Japanese spider crab. (stop looking at me like that!)
...a dragonfish.
so sure, i love everything ocean and animals, the dolphin show was great, yeah yeah.
But anyone who knows me well knows, or should know, that i really do not enjoy museums much and i HATE crowds!! Point 1: a museum is really just an artificially produced phenomenon. a building that looks and feels like any other boring institution or corporation. indoor lighting, indoor air, security checks, overpriced food and stupid plastic junk in a gift shop.
yes, i love the animals. moot point.
but drive 6 hours to walk around in a stale-air building amongst hordes of stinky people (Point 2) and crying babies and annoying strollers everywhere that get in your way, and yes my grump side is showing...
deep breath.find my happy place.
on to the Coke museum.
same game, only even more geared to commercialism. one big coke ad.
but, i can't deny, that tasting center at the end, where you go around and taste all 100 different varieties of coke products from all over the world at the end...that was fun.
(good thing the bathrooms were strategically placed nearby, 100 tastes of soda pop creates a lot of well, you know.)
and now i'll finish my rant and be done:
Top 10 deal-breakers/Annoyances/Things that made me want to SCREAM of the Day:
10. Sticking out tongue and making icky mouth noises while playing video games
9. Icky mouth noises while driving (beginning to boil inside..)
8. Tapping fingers to the beat of the turn signal. (...preparing to elbow someone in the jaw..)
7. Having to Control EV.RY.THING!!!!! such as....
6. Travel plans
5. Dinner plans
4. Driving
3. Fake happy sing-song noises when everyone else is obviously in a bad mood and it's like you're patronizing, taunting us. (preparing to tighten fist upon impact...)
2. saying "you're welcome" too often when fishing for compliments/ appreciation. (breathe deep..and..)
1. icky mouth noises. (More elbow strikes!! Superman punch!!! i'm goin' off the RAILS!!!!)

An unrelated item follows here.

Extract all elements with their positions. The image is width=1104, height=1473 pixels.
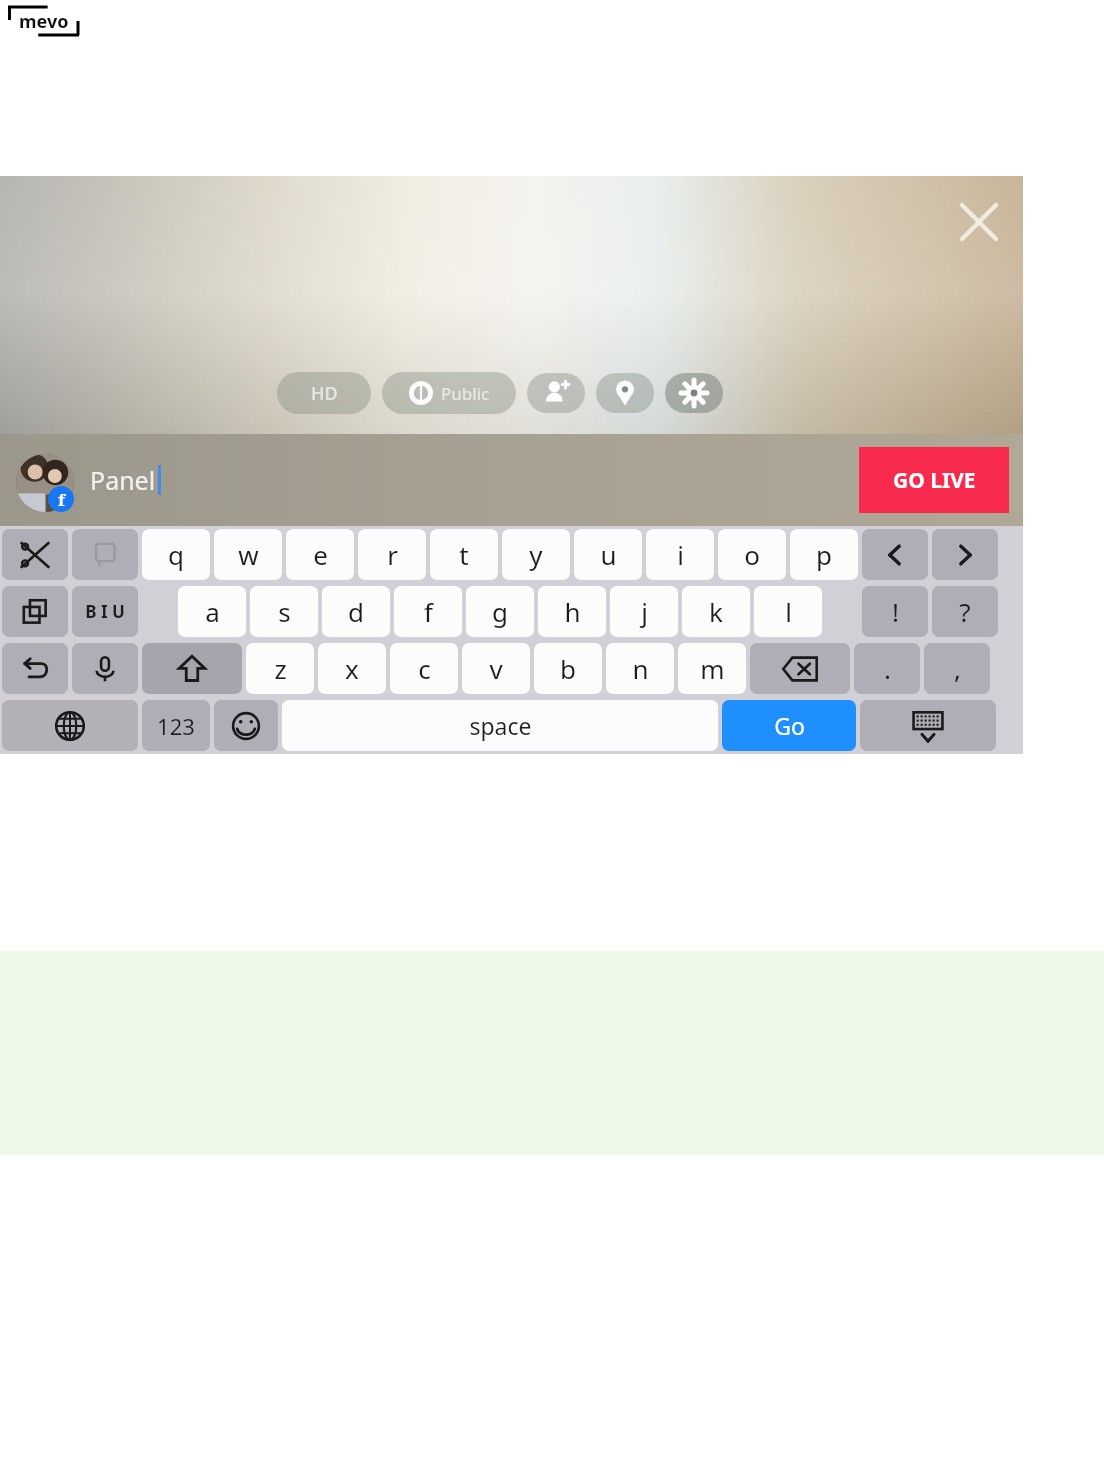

Disclaimer: I know that by airing all of my many, many pet peeves and annoyances i will surely scare off any possible interest in future relationships, as i am displaying my very keen potential at being the worlds biggest grumpy old fart EVER! oh well, i actually sort of take pride in that, for old farts are old enough to stop being people-pleasers and start being themselves and choosing what they want in life, not just trying to make someone else's life a cherry pie. nope, i'm nobody's pie.
Maybe my particularities will one day make me a frumpy old maid that lives alone, but that's ok, i can still enjoy people, just can't handle living with them.
oh and happy anniversary to me. yep, i've been happily OUT of a relationship for 3 years now. i have more comments on that subject, but i'll save that for another time.
this ends today's episode of KUWTN. stay tuned, Grumpy Old FArt returns soon! (hopefully tomorrow!)
goodnight.
Thursday, February 18, 2016
Sunday, February 7, 2016
Selfie practice
Why am I not in bed. It's past midnight. The bewitching hour, when nothing of value is posteth. Guten nacht, mein Freund, mein hund. (Ha, du sprichst Deutsch nicht, no?)